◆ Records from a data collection
• • •

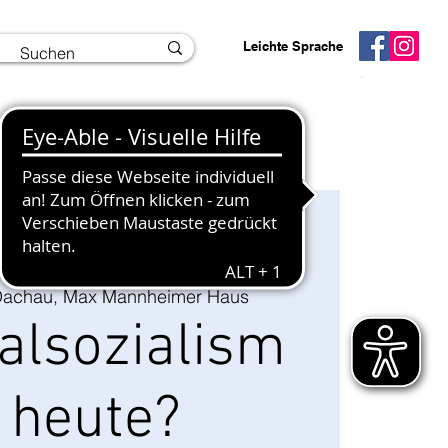
Leichte Sprache
Interner Bereich
Info und Kontakt
achau, Max Mannheimer Haus
alsozialism
 heute?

• • •

◆ Problem requirements
Each record is to be copied word for word, with no images carried over.

◆ Answer to this task
Leichte Sprache
Interner Bereich
Info und Kontakt
achau, Max Mannheimer Haus
alsozialism
 heute?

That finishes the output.